§ Activity:
Output all entries verbatim, dropping pictures.
========
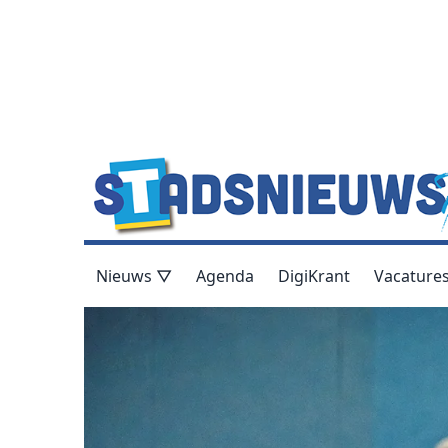
Nieuws ▽
Agenda
DigiKrant
Vacature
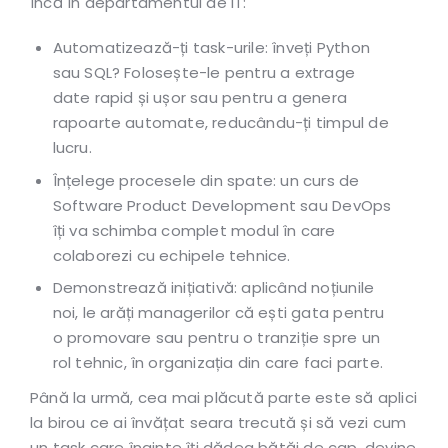
încă în departamentul de IT:
Automatizează-ți task-urile: înveți Python
sau SQL? Folosește-le pentru a extrage
date rapid și ușor sau pentru a genera
rapoarte automate, reducându-ți timpul de
lucru.
Înțelege procesele din spate: un curs de
Software Product Development sau DevOps
îți va schimba complet modul în care
colaborezi cu echipele tehnice.
Demonstrează inițiativă: aplicând noțiunile
noi, le arăți managerilor că ești gata pentru
o promovare sau pentru o tranziție spre un
rol tehnic, în organizația din care faci parte.
Până la urmă, cea mai plăcută parte este să aplici
la birou ce ai învățat seara trecută și să vezi cum
un task care înainte îți dădea bătăi de cap, devine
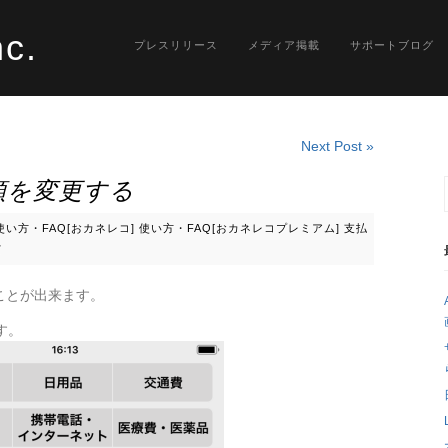
nc.
プレスリリース
メディア掲載
サポートブログ
Next Post »
を変更する
使い方・FAQ[おカネレコ]
使い方・FAQ[おカネレコプレミアム]
支払
て
ことが出来ます。
す。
========
§ Answer to this exercise:
Nieuws ▽
Agenda
DigiKrant
Vacature
încă în departamentul de IT:
Automatizează-ți task-urile: înveți Python
sau SQL? Folosește-le pentru a extrage
date rapid și ușor sau pentru a genera
rapoarte automate, reducându-ți timpul de
lucru.
Înțelege procesele din spate: un curs de
Software Product Development sau DevOps
îți va schimba complet modul în care
colaborezi cu echipele tehnice.
Demonstrează inițiativă: aplicând noțiunile
noi, le arăți managerilor că ești gata pentru
o promovare sau pentru o tranziție spre un
rol tehnic, în organizația din care faci parte.
Până la urmă, cea mai plăcută parte este să aplici
la birou ce ai învățat seara trecută și să vezi cum
un task care înainte îți dădea bătăi de cap, devine
nc.
プレスリリース
メディア掲載
サポートブログ
Next Post »
を変更する
使い方・FAQ[おカネレコ]
使い方・FAQ[おカネレコプレミアム]
支払
て
ことが出来ます。
す。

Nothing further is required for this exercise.